Consolidating Diffusion-Generated Video Detection with Unified Multimodal Forgery Learning
Xiaohong Liu, Xiufeng Song, Huayu Zheng, Lei Bai, Xiaoming Liu, Guangtao Zhai
TL;DR
MM-Det++ tackles diffusion-generated video detection by coupling a Spatio-Temporal FC-ViT branch with a Multimodal branch that leverages Multimodal Large Language Models for reasoning. A Unified Multimodal Learning module fuses these signals into a coherent representation, improving generalization across unseen diffusion methods. The Diffusion Video Forensics (DVF) dataset enables thorough evaluation in open-world settings and under post-processing attacks. Empirical results show state-of-the-art performance and robustness, highlighting the value of unified multimodal forgery learning for practical video forensics.
Abstract
The proliferation of videos generated by diffusion models has raised increasing concerns about information security, highlighting the urgent need for reliable detection of synthetic media.
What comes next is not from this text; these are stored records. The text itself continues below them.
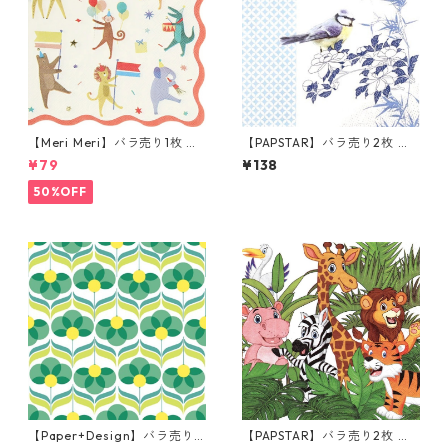
【Meri Meri】バラ売り1枚 ラ
【PAPSTAR】バラ売り2枚 ラ
ンチサイズ ペーパーナプキン
ンチサイズ ペーパーナプキン
¥79
¥138
Animal Parade レッド
Sweet Birdie ホワイトxブル
ー
50%OFF
【Paper+Design】バラ売り2
【PAPSTAR】バラ売り2枚 ラ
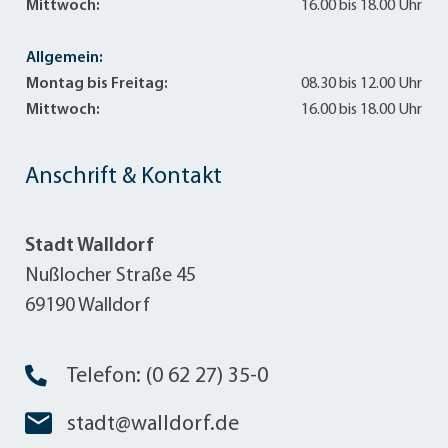
Mittwoch:
16.00 bis 18.00 Uhr
Allgemein:
Montag bis Freitag:
08.30 bis 12.00 Uhr
Mittwoch:
16.00 bis 18.00 Uhr
Anschrift & Kontakt
Stadt Walldorf
Nußlocher Straße 45
69190 Walldorf
Telefon: (0 62 27) 35-0
stadt@walldorf.de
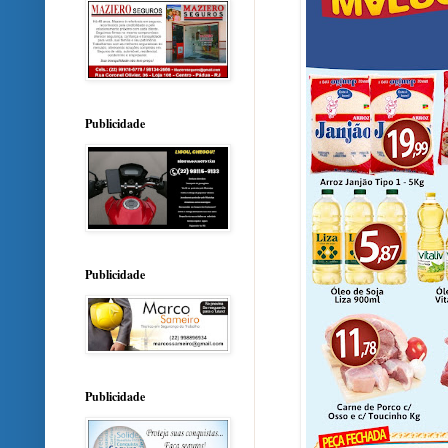
Publicidade
Publicidade
Publicidade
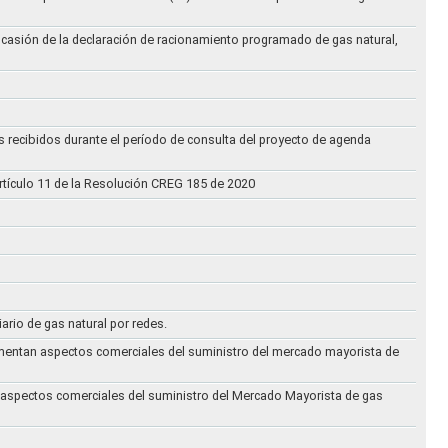
ocasión de la declaración de racionamiento programado de gas natural,
s recibidos durante el período de consulta del proyecto de agenda
rtículo 11 de la Resolución CREG 185 de 2020
iario de gas natural por redes.
eglamentan aspectos comerciales del suministro del mercado mayorista de
an aspectos comerciales del suministro del Mercado Mayorista de gas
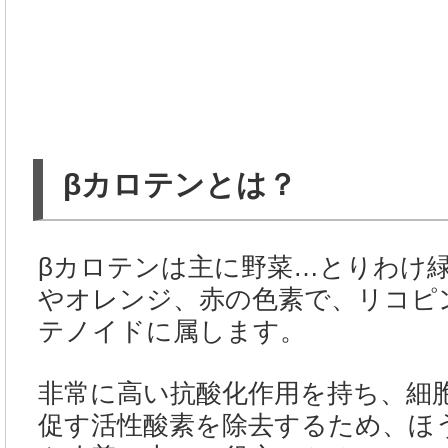
βカロテンとは？
βカロテンは主に野菜…とりわけ
やオレンジ、赤の色素で、リコピ
テノイドに属します。
非常に高い抗酸化作用を持ち、細
促す活性酸素を除去するため、ほ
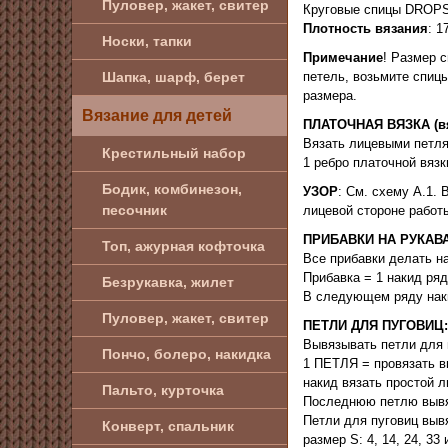
Пуловер, жакет, свитер
Круговые спицы DROPS 
Плотность вязания
: 1
Носки, тапки
Примечание
! Размер 
петель, возьмите спиц
Шапка, шарф, берет
размера.
Вязание для детей
ПЛАТОЧНАЯ ВЯЗКА (в
Вязать лицевыми петля
Крестильный набор
1 ребро платочной вязк
Бодик, комбинезон,
УЗОР
: См. схему А.1.
песочник
лицевой стороне работ
ПРИБАВКИ НА РУКАВА
Топ, ажурная кофточка
Все прибавки делать н
Прибавка = 1 накид ряд
Безрукавка, жилет
В следующем ряду наки
Пуловер, жакет, свитер
ПЕТЛИ ДЛЯ ПУГОВИЦ:
Вывязывать петли для 
Пончо, болеро, накидка
1 ПЕТЛЯ = провязать в
накид вязать простой л
Пальто, курточка
Последнюю петлю вывяз
Петли для пуговиц вывя
Конверт, спальник
размер S: 4, 14, 24, 33 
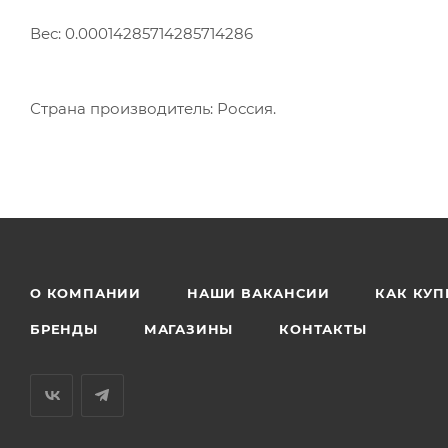
Вес: 0.00014285714285714286
Страна производитель: Россия.
О КОМПАНИИ
НАШИ ВАКАНСИИ
КАК КУП
БРЕНДЫ
МАГАЗИНЫ
КОНТАКТЫ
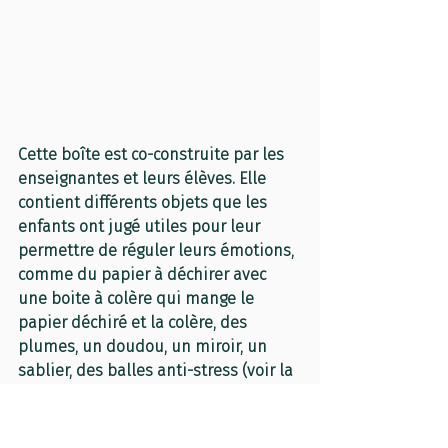
Cette boîte est co-construite par les 
enseignantes et leurs élèves. Elle 
contient différents objets que les 
enfants ont jugé utiles pour leur 
permettre de réguler leurs émotions, 
comme du papier à déchirer avec 
une boite à colère qui mange le 
papier déchiré et la colère, des 
plumes, un doudou, un miroir, un 
sablier, des balles anti-stress (voir la 
liste exhaustive dans le document « 
Recherche-action_Emotions » 
téléchargeable à la fin de ce billet). 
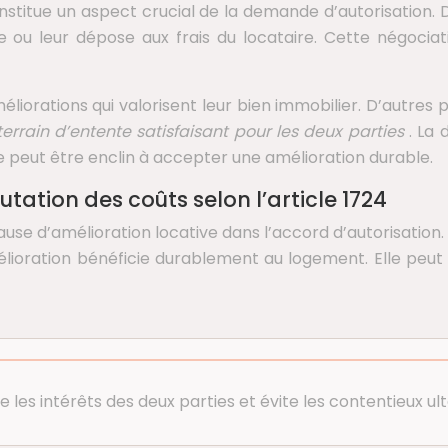
stitue un aspect crucial de la demande d’autorisation. D
e ou leur dépose aux frais du locataire. Cette négociati
liorations qui valorisent leur bien immobilier. D’autres 
errain d’entente satisfaisant pour les deux parties
. La
ire peut être enclin à accepter une amélioration durable.
tation des coûts selon l’article 1724
lause d’amélioration locative dans l’accord d’autorisation
mélioration bénéficie durablement au logement. Elle pe
les intérêts des deux parties et évite les contentieux ult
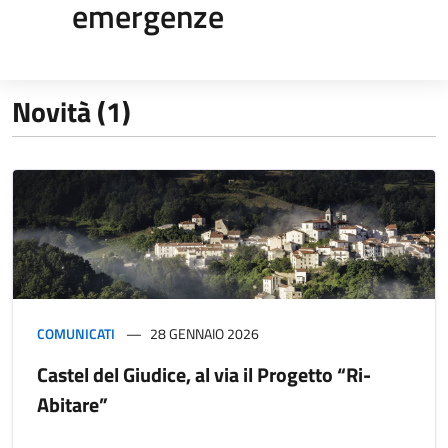
emergenze
Novità (1)
COMUNICATI
28 GENNAIO 2026
Castel del Giudice, al via il Progetto “Ri-
Abitare”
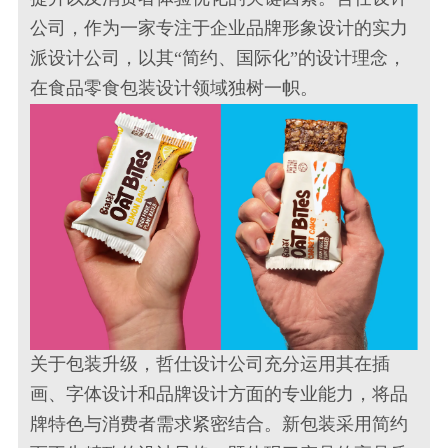
公司，作为一家专注于企业品牌形象设计的实力
派设计公司，以其“简约、国际化”的设计理念，
在食品零食包装设计领域独树一帜。
关于包装升级，哲仕设计公司充分运用其在插
画、字体设计和品牌设计方面的专业能力，将品
牌特色与消费者需求紧密结合。新包装采用简约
Existing methods primarily focus on image-level forgery detection, leaving generic video-level forgery detection largely underexplored. To advance video forensics, we propose a consolidated multimodal detection algorithm, named MM-Det++, specifically designed for detecting diffusion-generated videos. Our approach consists of two innovative branches and a Unified Multimodal Learning (UML) module. Specifically, the Spatio-Temporal (ST) branch employs a novel Frame-Centric Vision Transformer (FC-ViT) to aggregate spatio-temporal information for detecting diffusion-generated videos, where the FC-tokens enable the capture of holistic forgery traces from each video frame. In parallel, the Multimodal (MM) branch adopts a learnable reasoning paradigm to acquire Multimodal Forgery Representation (MFR) by harnessing the powerful comprehension and reasoning capabilities of Multimodal Large Language Models (MLLMs), which discerns the forgery traces from a flexible semantic perspective. To integrate multimodal representations into a coherent space, a UML module is introduced to consolidate the generalization ability of MM-Det++. In addition, we also establish a large-scale and comprehensive Diffusion Video Forensics (DVF) dataset to advance research in video forgery detection. Extensive experiments demonstrate the superiority of MM-Det++ and highlight the effectiveness of unified multimodal forgery learning in detecting diffusion-generated videos.